L’imputazione intorno al siero portato via dalle sacche dell’ospedale pavese verrà discussa il 14 dicembre in un’udienza preliminare davanti al Gup Pietro Balduzzi. E’ una vicenda residuale, rispetto ad altre inchieste e ad altre accuse tra Milano e Pavia che si sono concluse positivamente per gli esponenti di DiaSorin e del San Matteo. Baldanti, Rosa e Bonelli ora rischiano il processo per peculato. Baldanti anche per un’ipotesi di falso in concorso con il direttore generale del San Matteo Carlo Nicora, collegata ad una attestazione di via libera del Comitato Etico della Fondazione San Matteo all’uso di quelle due sacche per i test sierologici.

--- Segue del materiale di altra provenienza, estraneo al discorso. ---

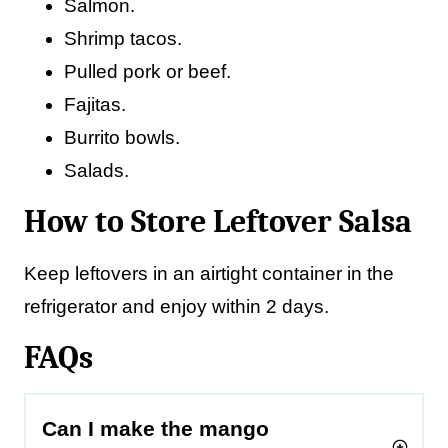
Salmon.
Shrimp tacos.
Pulled pork or beef.
Fajitas.
Burrito bowls.
Salads.
How to Store Leftover Salsa
Keep leftovers in an airtight container in the
refrigerator and enjoy within 2 days.
FAQs
Can I make the mango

Ma una relazione del professore Andrea Crisanti, ingaggiato dai pm come loro consulente, allegata agli atti messi a disposizione delle difese, afferma che quel siero era stato conservato per un progetto diverso, il “progetto dr. Cesare Perotti per l’identificazione e la raccolta di sieri e plasma iperimmuni con elevato titolo di anticorpi neutralizzanti da somministrare a pazienti in gravi condizioni”. La terapia del plasma iperimmune all’epoca sembrava una sperimentazione terapeutica all’avanguardia, ed all’inizio diede qualche speranza, prima di diventare un cavallo di battaglia politico-ideologico ed essere spazzata via da terapie più efficaci. Il progetto di Perotti, al quale Baldanti partecipava solo come collaboratore, “non prevedeva la distribuzione di questo materiale a Diasorin. Se ne deduce – sostiene Cristanti – che i sieri sono stati indebitamente utilizzati per uno scopo diverso da quello previsto e approvato dal Comitato Etico, e sottratti a pazienti in gravi condizioni che se ne sarebbero potuti giovare”. Crisanti arriva a scrivere che quei 400 ml di siero sono una quantità “enorme”. Perché la dimensiona rispetto all’uso che DiaSorin ne avrebbe fatto: “Servirà alla ditta per produrre i controlli positivi da inserire in ogni singolo test venduto”.

L’indagine è nata da un esposto di una ditta concorrente, Technogenetics, che chiese senza successo di collaborare con la Fondazione San Matteo e poi ritenne di aver subito un danno dal loro accordo con Diasorin. Nelle carte del fascicolo c’è anche un’altra storia. E’ quella delle sentenze della giustizia amministrativa sul ricorso di Technogenetics per chiedere l’annullamento delle delibere adottate dal San Matteo per il progetto Diasorin. Il Tar lo accolse. Ma il Consiglio di Stato ribaltò, dando ragione all’Ircss San Matteo, sulla base di una relazione del ministero della Salute. “La validazione, e eventuale sviluppo del progetto di ricerca privato, non ha carattere di esclusività rispetto ad altri possibili progetti scientifici di altri soggetti privati, rispondendo al fine istituzionale degli Irccs di sostenere progetti di ricerca anche privati, e di validarli”, hanno scritto i giudici del Cds. Le intercettazioni tra un dirigente del ministero della Salute, ritenuto l’autore di fatto della relazione pro San Matteo, e il presidente della Fondazione San Matteo, Alessandro Venturi (non indagato in questo procedimento), sono state inserite in una richiesta di misura cautelare di interdizione per gli indagati di Pavia, che il Gip ha respinto. Il pm mise nero su bianco che avrebbe trasmesso quelle conversazioni alla Procura di Roma per competenza territoriale.